Segment Start: DATASET EXCERPTS

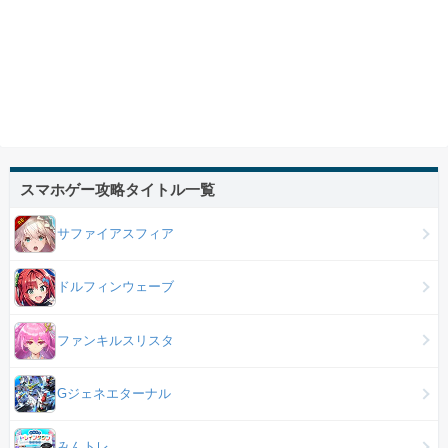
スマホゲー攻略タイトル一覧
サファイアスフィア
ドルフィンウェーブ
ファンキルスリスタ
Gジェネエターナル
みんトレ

Segment End: DATASET EXCERPTS
Segment Start: DATASET EXCERPTS

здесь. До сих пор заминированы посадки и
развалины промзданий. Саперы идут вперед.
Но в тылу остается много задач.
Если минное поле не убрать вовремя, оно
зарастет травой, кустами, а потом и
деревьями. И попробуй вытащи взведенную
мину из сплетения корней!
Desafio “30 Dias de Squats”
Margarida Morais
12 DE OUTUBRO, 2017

Segment End: DATASET EXCERPTS
Segment Start: DATASET EXCERPTS

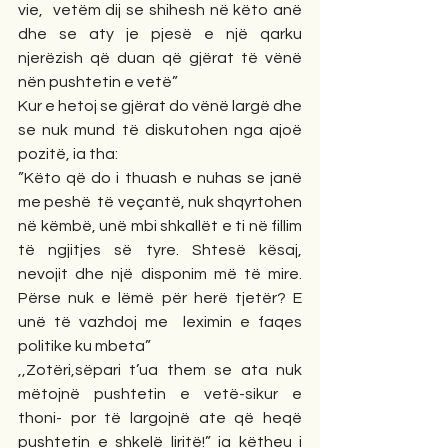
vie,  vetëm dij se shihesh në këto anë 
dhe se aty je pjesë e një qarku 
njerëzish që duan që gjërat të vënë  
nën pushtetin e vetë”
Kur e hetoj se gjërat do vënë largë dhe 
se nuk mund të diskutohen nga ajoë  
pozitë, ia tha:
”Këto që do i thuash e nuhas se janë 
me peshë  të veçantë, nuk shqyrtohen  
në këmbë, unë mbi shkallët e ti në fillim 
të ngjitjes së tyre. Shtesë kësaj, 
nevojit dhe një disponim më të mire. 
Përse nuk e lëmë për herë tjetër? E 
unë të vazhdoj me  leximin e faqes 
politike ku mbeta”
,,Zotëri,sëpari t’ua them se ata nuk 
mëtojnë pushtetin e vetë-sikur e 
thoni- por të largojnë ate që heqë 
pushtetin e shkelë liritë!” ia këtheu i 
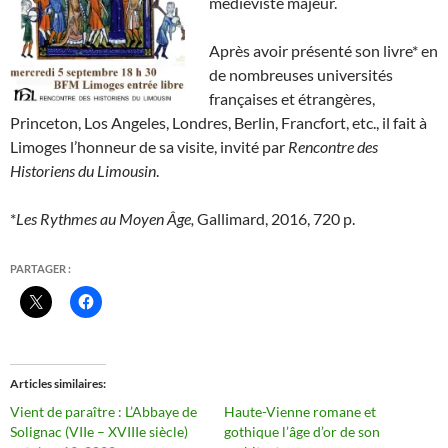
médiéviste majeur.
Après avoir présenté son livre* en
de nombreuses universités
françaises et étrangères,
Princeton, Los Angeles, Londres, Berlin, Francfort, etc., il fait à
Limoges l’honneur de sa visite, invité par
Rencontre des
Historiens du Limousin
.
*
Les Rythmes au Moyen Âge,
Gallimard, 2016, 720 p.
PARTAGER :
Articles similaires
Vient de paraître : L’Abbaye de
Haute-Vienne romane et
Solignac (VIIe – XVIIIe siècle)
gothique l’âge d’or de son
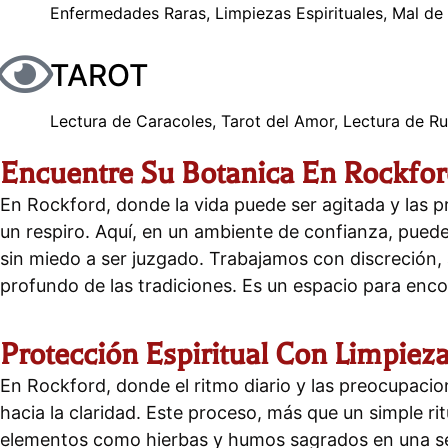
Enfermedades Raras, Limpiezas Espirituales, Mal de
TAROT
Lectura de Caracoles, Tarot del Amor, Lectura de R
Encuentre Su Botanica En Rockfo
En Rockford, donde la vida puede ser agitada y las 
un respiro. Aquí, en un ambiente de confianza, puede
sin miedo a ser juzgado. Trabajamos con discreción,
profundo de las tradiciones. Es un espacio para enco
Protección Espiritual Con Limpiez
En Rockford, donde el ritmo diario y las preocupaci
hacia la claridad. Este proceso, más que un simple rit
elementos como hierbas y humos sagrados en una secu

Segment End: DATASET EXCERPTS

## WHAT IS BEING ASKED
Starting at the line containing "Solignac (VIIe – XVIIIe siècle)" and finishing at the line containing "sin miedo a", return those lines exactly as they appear above, without the pictures.

## SOLUTION FOR THIS EXERCISE
Solignac (VIIe – XVIIIe siècle)
gothique l’âge d’or de son
Enfermedades Raras, Limpiezas Espirituales, Mal de
TAROT
Lectura de Caracoles, Tarot del Amor, Lectura de R
Encuentre Su Botanica En Rockfo
En Rockford, donde la vida puede ser agitada y las 
un respiro. Aquí, en un ambiente de confianza, puede
sin miedo a ser juzgado. Trabajamos con discreción,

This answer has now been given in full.